> **Exercise aim**
Every line in the records below that holds "Tipo" must be identified and copied.

-- Supplied material follows --

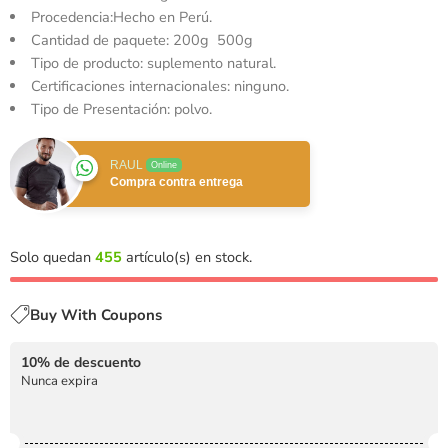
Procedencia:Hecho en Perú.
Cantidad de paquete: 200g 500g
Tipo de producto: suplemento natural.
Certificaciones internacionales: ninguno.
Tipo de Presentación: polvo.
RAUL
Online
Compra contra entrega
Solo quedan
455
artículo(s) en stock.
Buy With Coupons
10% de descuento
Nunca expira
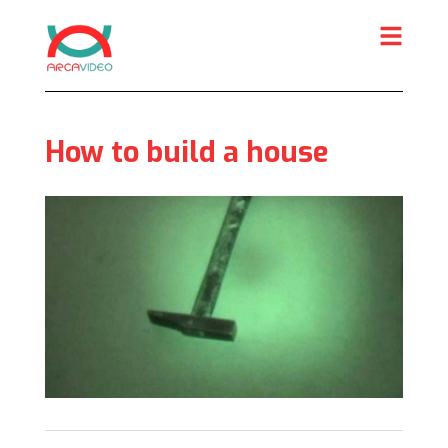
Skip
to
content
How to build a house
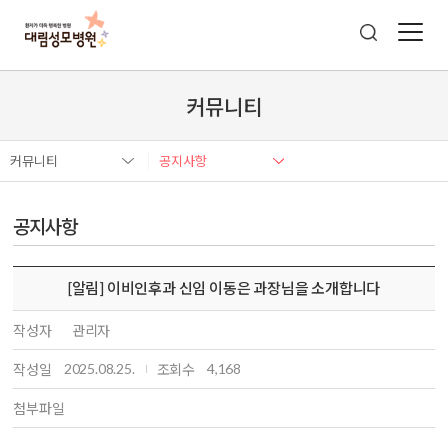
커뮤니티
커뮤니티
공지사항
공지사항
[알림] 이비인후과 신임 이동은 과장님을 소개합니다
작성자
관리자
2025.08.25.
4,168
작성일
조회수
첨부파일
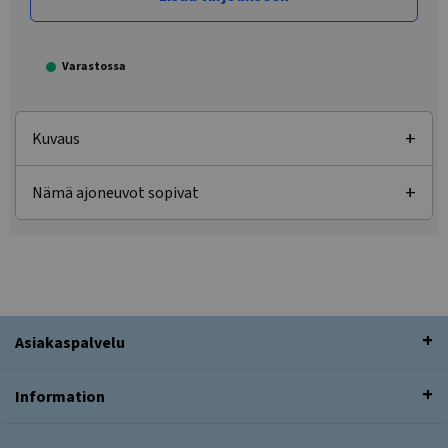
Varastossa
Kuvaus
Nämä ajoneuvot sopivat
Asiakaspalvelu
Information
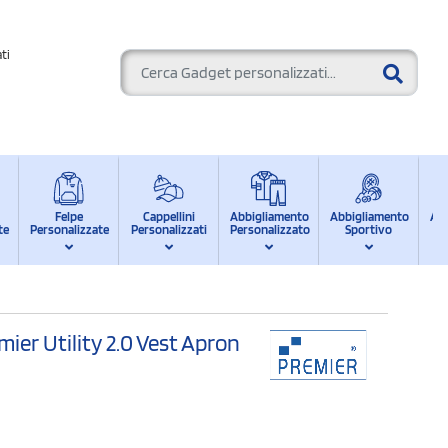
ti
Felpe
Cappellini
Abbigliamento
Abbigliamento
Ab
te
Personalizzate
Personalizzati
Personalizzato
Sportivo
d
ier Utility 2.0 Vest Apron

-- Supplied material concluded --
-- Supplied material follows --

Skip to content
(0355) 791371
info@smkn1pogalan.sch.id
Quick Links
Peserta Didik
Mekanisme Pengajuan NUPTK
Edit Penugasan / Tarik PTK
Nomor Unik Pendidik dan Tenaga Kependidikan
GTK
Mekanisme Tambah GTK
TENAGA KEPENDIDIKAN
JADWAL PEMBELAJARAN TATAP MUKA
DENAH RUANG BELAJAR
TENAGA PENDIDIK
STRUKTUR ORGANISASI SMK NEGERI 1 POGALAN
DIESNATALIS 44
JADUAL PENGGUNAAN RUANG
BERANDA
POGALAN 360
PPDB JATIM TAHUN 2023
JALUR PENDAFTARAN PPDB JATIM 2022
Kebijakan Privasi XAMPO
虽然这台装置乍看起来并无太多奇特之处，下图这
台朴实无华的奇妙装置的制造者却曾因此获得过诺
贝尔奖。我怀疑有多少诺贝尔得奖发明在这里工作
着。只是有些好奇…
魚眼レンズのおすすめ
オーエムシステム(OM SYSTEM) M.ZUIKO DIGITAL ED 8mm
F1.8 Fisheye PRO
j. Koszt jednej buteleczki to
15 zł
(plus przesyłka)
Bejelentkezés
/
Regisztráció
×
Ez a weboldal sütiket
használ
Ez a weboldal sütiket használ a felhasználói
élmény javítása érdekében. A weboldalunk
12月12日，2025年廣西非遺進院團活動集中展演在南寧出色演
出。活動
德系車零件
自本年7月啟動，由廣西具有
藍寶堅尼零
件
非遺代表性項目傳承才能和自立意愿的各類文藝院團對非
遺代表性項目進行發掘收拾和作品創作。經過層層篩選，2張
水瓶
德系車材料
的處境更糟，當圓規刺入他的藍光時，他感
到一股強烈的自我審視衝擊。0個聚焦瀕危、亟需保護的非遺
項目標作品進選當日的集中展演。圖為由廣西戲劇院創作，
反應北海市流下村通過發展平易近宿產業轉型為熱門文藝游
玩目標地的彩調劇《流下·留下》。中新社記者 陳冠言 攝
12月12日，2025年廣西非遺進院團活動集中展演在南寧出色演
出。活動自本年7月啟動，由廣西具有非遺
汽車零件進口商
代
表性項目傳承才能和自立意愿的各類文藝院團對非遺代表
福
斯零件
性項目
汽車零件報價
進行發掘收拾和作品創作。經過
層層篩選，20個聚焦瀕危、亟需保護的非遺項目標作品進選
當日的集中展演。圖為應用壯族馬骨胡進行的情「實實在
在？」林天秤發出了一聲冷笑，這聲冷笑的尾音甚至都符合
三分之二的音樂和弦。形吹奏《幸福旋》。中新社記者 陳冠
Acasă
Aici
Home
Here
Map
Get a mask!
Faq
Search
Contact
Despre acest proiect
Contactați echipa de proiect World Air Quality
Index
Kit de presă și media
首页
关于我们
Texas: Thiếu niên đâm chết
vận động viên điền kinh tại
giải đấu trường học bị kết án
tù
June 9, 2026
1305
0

-- Supplied material concluded --
-- Supplied material follows --

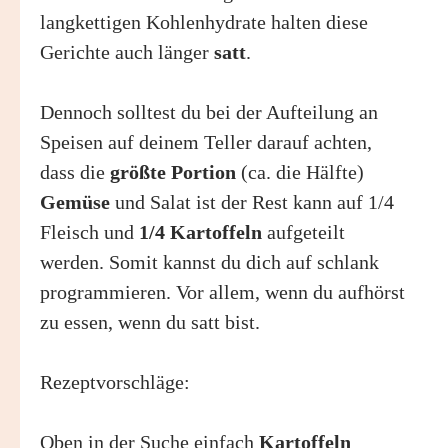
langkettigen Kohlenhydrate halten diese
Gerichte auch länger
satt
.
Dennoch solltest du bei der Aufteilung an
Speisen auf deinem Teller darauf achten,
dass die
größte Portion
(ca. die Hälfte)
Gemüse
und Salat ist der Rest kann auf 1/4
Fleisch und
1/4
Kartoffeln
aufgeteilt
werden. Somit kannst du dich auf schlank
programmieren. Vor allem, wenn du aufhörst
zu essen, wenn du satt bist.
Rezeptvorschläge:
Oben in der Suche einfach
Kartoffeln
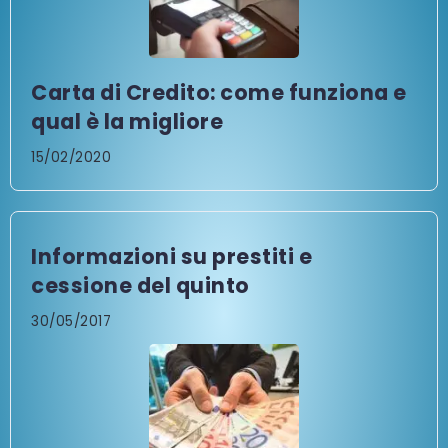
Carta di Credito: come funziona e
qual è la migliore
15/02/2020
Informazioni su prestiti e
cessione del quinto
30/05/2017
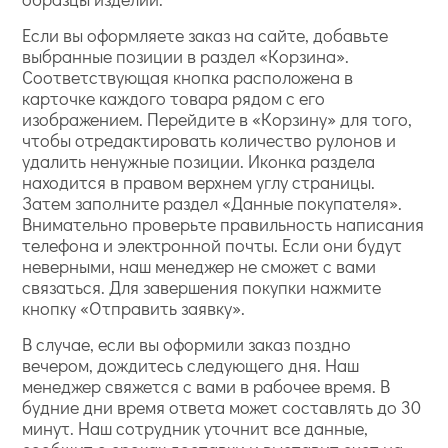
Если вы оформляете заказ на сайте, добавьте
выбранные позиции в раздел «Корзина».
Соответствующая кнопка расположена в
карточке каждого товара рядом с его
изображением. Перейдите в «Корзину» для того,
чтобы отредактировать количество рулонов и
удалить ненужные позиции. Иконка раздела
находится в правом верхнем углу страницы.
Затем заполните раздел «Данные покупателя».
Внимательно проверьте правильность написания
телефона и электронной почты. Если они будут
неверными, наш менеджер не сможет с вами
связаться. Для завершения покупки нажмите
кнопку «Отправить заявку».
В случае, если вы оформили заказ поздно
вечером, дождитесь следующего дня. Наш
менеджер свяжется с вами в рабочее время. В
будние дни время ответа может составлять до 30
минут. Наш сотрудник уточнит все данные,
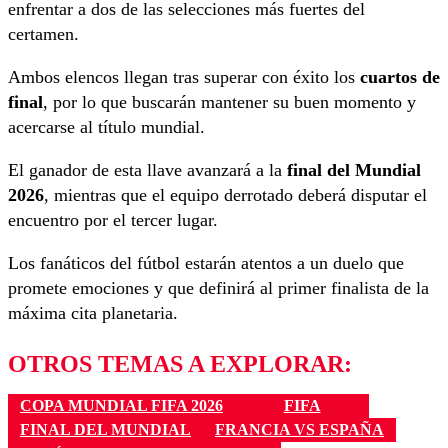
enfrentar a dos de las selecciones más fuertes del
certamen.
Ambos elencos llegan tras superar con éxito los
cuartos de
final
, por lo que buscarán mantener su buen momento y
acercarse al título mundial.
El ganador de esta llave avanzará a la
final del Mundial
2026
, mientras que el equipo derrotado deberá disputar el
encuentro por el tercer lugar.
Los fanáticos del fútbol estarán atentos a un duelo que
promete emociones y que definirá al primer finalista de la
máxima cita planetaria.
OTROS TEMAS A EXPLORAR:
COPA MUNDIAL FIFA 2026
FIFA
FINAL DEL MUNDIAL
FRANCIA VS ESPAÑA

-- Supplied material concluded --

> **Result**
Tipo de producto: suplemento natural.
Tipo de Presentación: polvo.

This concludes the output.